With a mountain of data in its servers from the 75 million users it has had since it was founded, Match has been able to uncover a series of curious trends. Some findings are obvious. Women are less likely to e-mail with men who live far away, men who are older than they are, and men who are short. Other findings are more nuanced. Catholic women are especially unlikely to e-mail a Hindu or atheist male. While men are most particular about hair colour, a woman's income is less important to them. "We are so focused on behaviour rather than stated preferences because we find people break from their stated preferences so often," Thombre says.

The Match algorithm is constantly at work behind the scenes, scouring terabytes of data and working to find possible matches. Likely candidates are suggested when users ask to see "more like this" and are also put forward through the "Daily5", a selection of profiles e-mailed to users each day.

But it is not enough for Match simply to suggest dates without gauging the effectiveness of its efforts. When each Daily5 profile is viewed, the user has to "rate" that profile before he or she can see the next one. The site asks users if they are interested in the suggested match, and gets a reply of "Yes", "No" or "Maybe". Each answer is recorded and logged with the user's profile, becoming another data point for the algorithm to work with.

It's not known how many dates the algorithm has resulted in. Match can't know what happens offline. Yet it is clear that changes to the algorithm orchestrated by Ginsberg and Thombre have had an impact on Match users' engagement with the site. Since the introduction of the improved ­algorithm, the "Yes" ratings on the Daily5 have increased over 100 per cent. More than half the e-mails sent on Match now originate from ­recommended matches (chiefly Daily5). And during the past year users have logged more than 416 million Daily5 ratings. Says Ginsberg: "If we can get more people going out on dates, it will have a profound impact on our success rate."

. . .

On the evening of April 5, 2010, Jonathan Cambry, a muscular ­professional pianist living in Chicago, switched on his ­computer and logged on to Match.com. Cambry, then 28, had joined Match a few months earlier. He had recently ­separated from a girlfriend, but had grown weary of spending time and money trying to find dates at local bars. "That wasn't something I was interested in, and it gets expensive," Cambry explains.

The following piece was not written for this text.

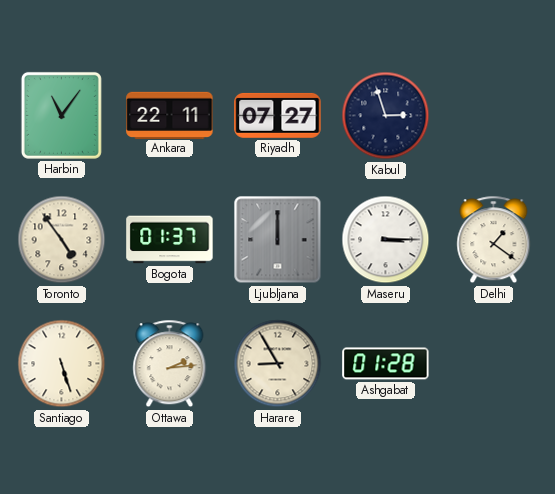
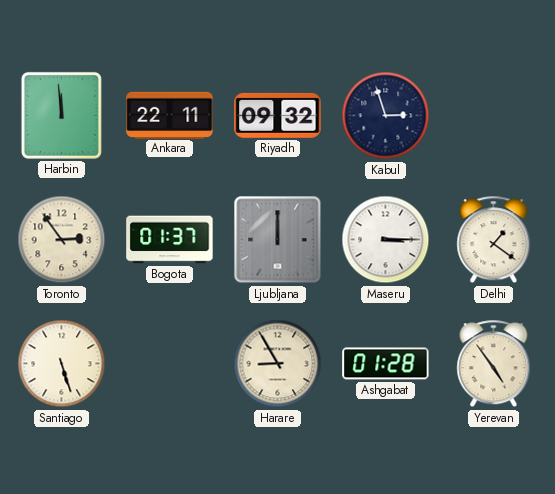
Harbin: 11:06 -> 11:59
Riyadh: 07:27 -> 09:32
Toronto: 4:54 -> 2:54
Ottawa: 2:14 -> none
Yerevan: none -> 4:54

So, for about $20 a month, Cambry maintained an account on Match under the alias "Wrigley-Pianist", where he could browse the online profiles of thousands of women in the Chicago area, and communicate with them through e-mail and instant message. And on this evening, as an ­unseasonably late hailstorm kept most Chicagoans indoors, he was notified by Match that a user named "soubrette1988" was interested in him, having seen his profile in her Daily5.

Viewing the profile, Cambry, who is black, saw a pretty young white woman who lived nearby and seemed to share his interest in music. He sent her a short e-mail to say hello, and within a day received an e-mail from Karrah O'Daniel, an opera singer. Their first date was a flop, but they made it to a second date, and soon Cambry and O'Daniel were getting serious. It turns out they had attended the same music school, but never met there. They took to playing pieces by Franz Liszt together, recording videos that they would post on YouTube. Six months later, he proposed. The two are to wed on October 1 at a church in Minnesota.